[Stored data entries]
########

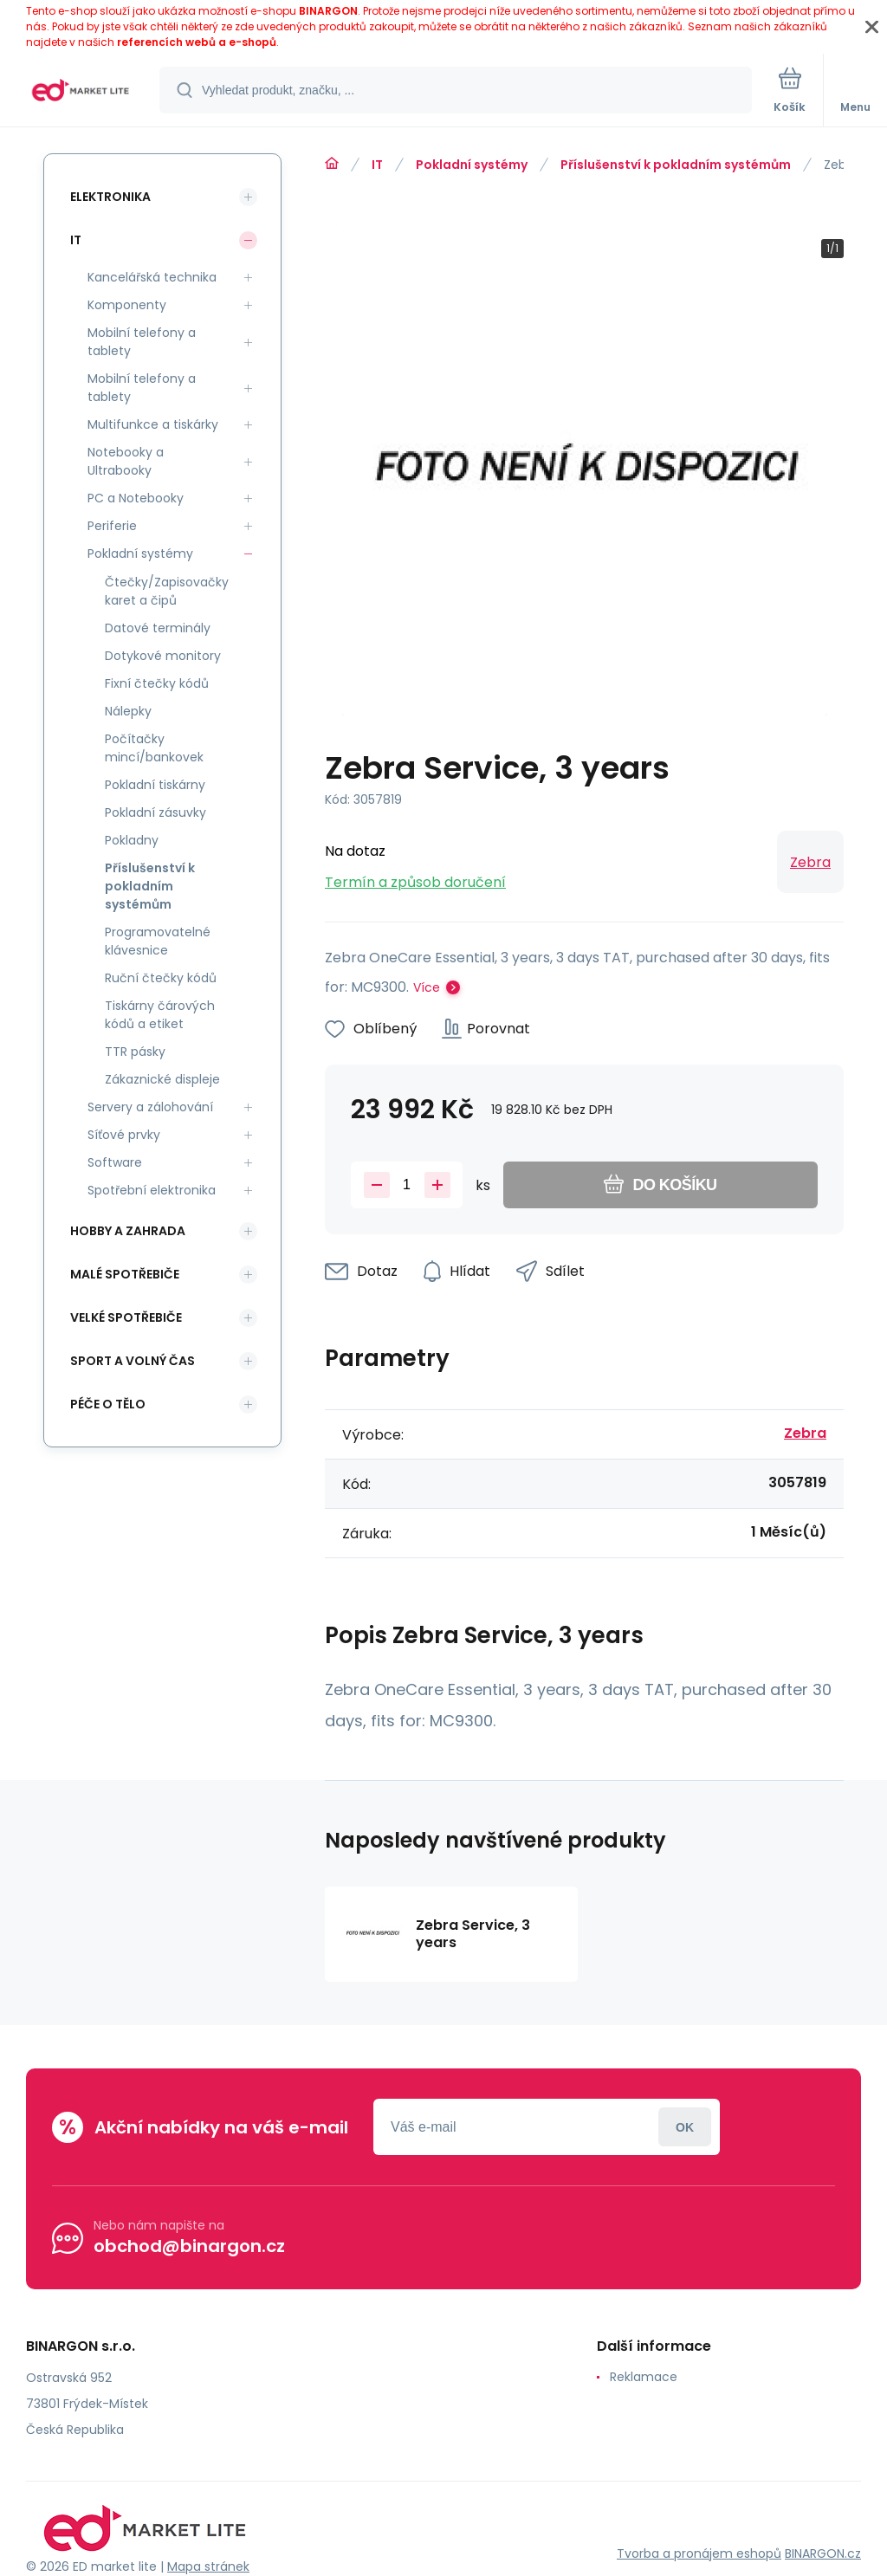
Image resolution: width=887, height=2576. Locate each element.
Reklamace (643, 2376)
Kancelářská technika (152, 277)
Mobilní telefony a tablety (141, 341)
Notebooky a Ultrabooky (125, 461)
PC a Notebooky (135, 498)
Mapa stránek (208, 2566)
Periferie (112, 525)
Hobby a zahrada (127, 1230)
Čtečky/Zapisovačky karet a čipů (167, 591)
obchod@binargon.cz (189, 2246)
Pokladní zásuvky (155, 812)
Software (114, 1162)
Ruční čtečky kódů (161, 978)
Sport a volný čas (132, 1360)
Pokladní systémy (472, 164)
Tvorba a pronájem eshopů (699, 2553)
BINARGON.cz (823, 2553)
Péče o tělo (108, 1404)
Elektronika (110, 196)
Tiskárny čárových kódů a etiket (160, 1014)
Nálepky (128, 711)
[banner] (80, 91)
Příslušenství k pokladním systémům (675, 164)
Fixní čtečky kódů (157, 683)
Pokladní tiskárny (155, 784)
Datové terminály (157, 628)
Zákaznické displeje (162, 1079)
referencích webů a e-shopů (196, 42)
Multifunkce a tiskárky (152, 424)
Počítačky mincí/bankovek (154, 748)
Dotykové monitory (163, 655)
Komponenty (126, 305)
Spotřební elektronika (151, 1190)
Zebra (810, 862)
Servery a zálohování (150, 1107)
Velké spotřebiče (126, 1317)
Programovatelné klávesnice (157, 941)
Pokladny (132, 840)
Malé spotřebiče (124, 1274)
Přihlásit (684, 2126)
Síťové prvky (123, 1134)
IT (377, 164)
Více (426, 987)
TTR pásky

########

- **Task brief**: Output exactly the lines above, from the one holding "Elektronika (110, 196)" through the end of the data, including the first and last.

- **Reply**:
Elektronika (110, 196)
Tiskárny čárových kódů a etiket (160, 1014)
Nálepky (128, 711)
[banner] (80, 91)
Příslušenství k pokladním systémům (675, 164)
Fixní čtečky kódů (157, 683)
Pokladní tiskárny (155, 784)
Datové terminály (157, 628)
Zákaznické displeje (162, 1079)
referencích webů a e-shopů (196, 42)
Multifunkce a tiskárky (152, 424)
Počítačky mincí/bankovek (154, 748)
Dotykové monitory (163, 655)
Komponenty (126, 305)
Spotřební elektronika (151, 1190)
Zebra (810, 862)
Servery a zálohování (150, 1107)
Velké spotřebiče (126, 1317)
Programovatelné klávesnice (157, 941)
Pokladny (132, 840)
Malé spotřebiče (124, 1274)
Přihlásit (684, 2126)
Síťové prvky (123, 1134)
IT (377, 164)
Více (426, 987)
TTR pásky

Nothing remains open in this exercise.